How a Redis Connection Leak Crashed Our AWS ECS Cluster at 3AM
3:12 AM, Tuesday. PagerDuty fires for our primary AWS ECS cluster. Load balancer health checks failing across all three production tasks. Within four minutes the React SSR service is returning 502s to 100% of traffic, about 2,100 active users mid-session. We scaled from 3 to 6 ECS tasks. Every new task died inside 90 seconds. The outage ran 47 minutes before we understood what was actually happening, and most of those minutes were me being confidently wrong.
The 3AM alert: tasks dying faster than we could replace them
The first CloudWatch alarm showed api-ssr-prod with 0 healthy tasks. The ALB target group listed every target as unhealthy. The health endpoint (/api/health, normally a boring HTTP 200) wasn't responding in time.

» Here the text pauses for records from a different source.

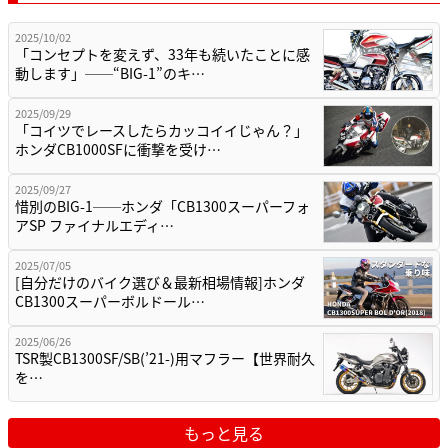
2025/10/02
「コンセプトを変えず、33年も続いたことに感
動します」──“BIG-1”のキ…
2025/09/29
「コイツでレースしたらカッコイイじゃん？」
ホンダCB1000SFに衝撃を受け…
2025/09/27
惜別のBIG-1──ホンダ「CB1300スーパーフォ
アSP ファイナルエディ…
2025/07/05
[自分だけのバイク選び＆最新相場情報]ホンダ
CB1300スーパーボルドール…
2025/06/26
TSR製CB1300SF/SB(’21-)用マフラー【世界耐久
を…
もっと見る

Instinct said traffic spike, so we triggered a horizontal scale-out:
aws ecs update-service --cluster prod-cluster --service api-ssr-prod --desired-count 6
Each new task launched, climbed to 2,048 MB of memory, and got OOM-killed before completing a single health check cycle. The scale-out made things actively worse: six dying tasks instead of three.
False assumptions: we blamed everything except the code
Hypothesis one: AWS infrastructure fault. Us-east-1 had a partial EBS degradation two months earlier, so that's where muscle memory took me first. Service Health Dashboard was green across the board.
Hypothesis two: memory regression from the deploy six hours ago. Rolled back to the previous task definition. Tasks still climbed to 2,048 MB and died.
Hypothesis three: traffic anomaly or DDoS. Request rate at 3 AM was 340 req/s, normal for that hour. CloudFront and Route 53 logs were boring.
Twenty-eight minutes chasing these.
The real problem had been running silently since 9:08 PM, six hours before the alert. The deploy I had reflexively rolled back was, in fact, the deploy that introduced the bug. The rollback put the same bug back, because I didn't roll back far enough. I figured this out much later than I'd like to admit.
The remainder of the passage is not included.